*RECORDS PROVIDED*:
------------------------------

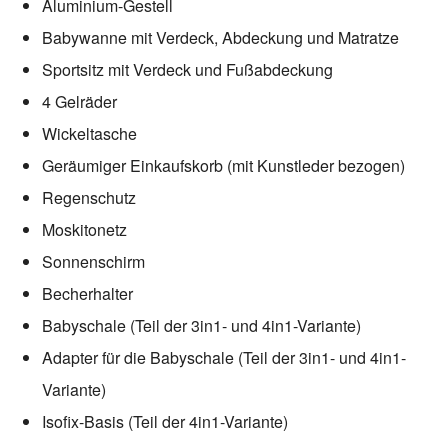
Aluminium-Gestell
Babywanne mit Verdeck, Abdeckung und Matratze
Sportsitz mit Verdeck und Fußabdeckung
4 Gelräder
Wickeltasche
Geräumiger Einkaufskorb (mit Kunstleder bezogen)
Regenschutz
Moskitonetz
Sonnenschirm
Becherhalter
Babyschale (Teil der 3in1- und 4in1-Variante)
Adapter für die Babyschale (Teil der 3in1- und 4in1-
Variante)
Isofix-Basis (Teil der 4in1-Variante)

------------------------------

*WHAT IS BEING ASKED*:
Report each line of the material in which the string "Teil" occurs.

*SOLUTION TO THE PROBLEM*:
Babyschale (Teil der 3in1- und 4in1-Variante)
Adapter für die Babyschale (Teil der 3in1- und 4in1-
Isofix-Basis (Teil der 4in1-Variante)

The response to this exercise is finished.